Jan. 30 (Bloomberg) -- Germany’s commercial banks urged the government against rushing to force large retail banks to spin off their proprietary trading, saying the coalition should wait for outside appraisal of its plans before enacting them in law.
Unless separated, German deposit-taking institutions would be forbidden to engage in proprietary trading, lending and guarantees to hedge funds as well as high-frequency trading above a volume of 100 billion euros ($136 billion), or 20 percent of the deposit-taking institute’s assets certain volume, according to a draft law distributed to lawmakers in Berlin.
There’s no need for “hasty” initiatives by Chancellor Angela Merkel’s government because there is no proof that the division of commercial transactions increases financial-market stability, the BDB banking association said today in an e-mailed statement. All German business lobbies agree that maintaining Germany’s universal banking system is in the interest of growth and employment, it said.
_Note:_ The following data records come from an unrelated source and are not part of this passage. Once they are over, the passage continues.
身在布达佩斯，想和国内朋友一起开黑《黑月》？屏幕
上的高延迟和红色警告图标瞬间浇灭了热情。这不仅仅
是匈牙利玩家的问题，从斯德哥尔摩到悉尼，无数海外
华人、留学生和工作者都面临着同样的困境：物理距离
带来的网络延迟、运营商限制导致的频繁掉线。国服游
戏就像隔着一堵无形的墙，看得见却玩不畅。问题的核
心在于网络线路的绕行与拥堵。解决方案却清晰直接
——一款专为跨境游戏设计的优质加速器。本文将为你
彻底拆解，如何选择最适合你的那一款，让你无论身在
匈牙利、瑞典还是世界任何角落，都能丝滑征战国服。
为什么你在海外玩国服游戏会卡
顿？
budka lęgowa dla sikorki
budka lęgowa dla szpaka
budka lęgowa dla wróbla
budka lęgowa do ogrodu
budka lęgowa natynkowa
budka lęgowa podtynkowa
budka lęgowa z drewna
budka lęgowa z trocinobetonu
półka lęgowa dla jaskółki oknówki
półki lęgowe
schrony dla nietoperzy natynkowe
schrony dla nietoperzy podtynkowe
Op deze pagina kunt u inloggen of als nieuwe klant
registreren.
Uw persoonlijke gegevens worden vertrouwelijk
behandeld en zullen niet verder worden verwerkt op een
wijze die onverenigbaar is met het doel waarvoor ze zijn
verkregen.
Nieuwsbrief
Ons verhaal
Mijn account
“Before the federal government advances the separation of commercial transactions, it should wait for the results of the impact study for the Liikanen report planned by the European Commission,” BDB managing director Michael Kemmer said in the statement.
Banking legislation is swinging back into focus for German lawmakers as they prepare to contest federal elections in September. Merkel’s Social Democratic challenger, Peer Steinbrueck, has already proposed that German banks split their investment-banking operations from retail units to protect depositors.
Deutsche Bank Lobby
Deutsche Bank AG, a BDB member, is among banks in the EU to have publicly lobbied against proposals by a high-level group, led by Bank of Finland governor Erkki Liikanen, to force large lenders to spin off some trading activities into separately capitalized units.
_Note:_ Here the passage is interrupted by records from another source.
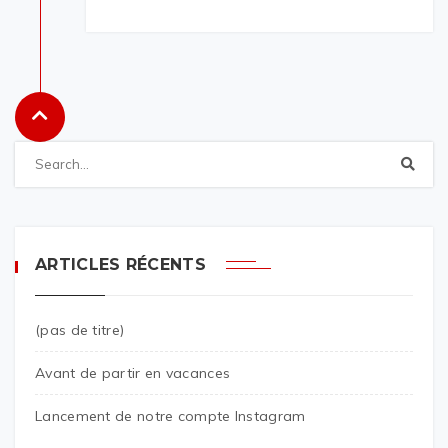
ARTICLES RÉCENTS
(pas de titre)
Avant de partir en vacances
Lancement de notre compte Instagram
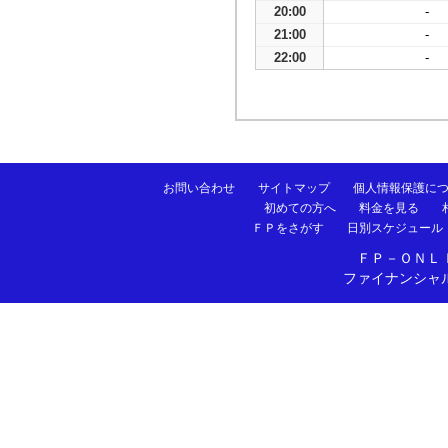
20:00
-
21:00
-
22:00
-
お問い合わせ
サイトマップ
個人情報保護に
初めての方へ
料金を見る
ＦＰをさがす
日別スケジュール
ＦＰ－ＯＮＬ
ファイナンシャ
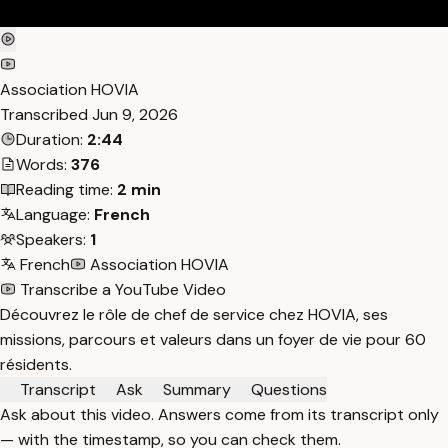
Association HOVIA
Transcribed
Jun 9, 2026
Duration:
2:44
Words:
376
Reading time:
2 min
Language:
French
Speakers:
1
French
Association HOVIA
Transcribe a YouTube Video
Découvrez le rôle de chef de service chez HOVIA, ses
missions, parcours et valeurs dans un foyer de vie pour 60
résidents.
Transcript
Ask
Summary
Questions
Ask about this video. Answers come from its transcript only
— with the timestamp, so you can check them.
The commission will present draft bank-structure rules in September in a bid to curb risk and prevent lenders being too-big-to-fail, a spokesman for Michel Barnier, the European Union’s financial services chief, said today by e-mail.
“We generally welcome any measure that makes the financial market safer,” Bjoern Saenger, a lawmaker for Merkel’s Free Democratic Party coalition partner and a member of the lower house finance committee, said in an interview in Berlin. The government draft, “which is not a proposal for a clear-cut separation system, can help achieve that.”
Concerns that Steinbrueck may benefit from hostile sentiment toward the financial industry may have encouraged the Finance Ministry to move quickly to draft the law. The government aims to pass the law in the Bundestag, Germany’s lower house of parliament, before the summer recess. It would then need upper-house approval.
The European Central Bank said Jan. 28 that it’s vital to evaluate the impact of the planned new banking rules across the EU. Differences in the structure of the banking sectors could produce “different consequences in terms of divergent funding costs as well possible unintended consequences, namely on the real economy of member states,” the Frankfurt-based ECB said.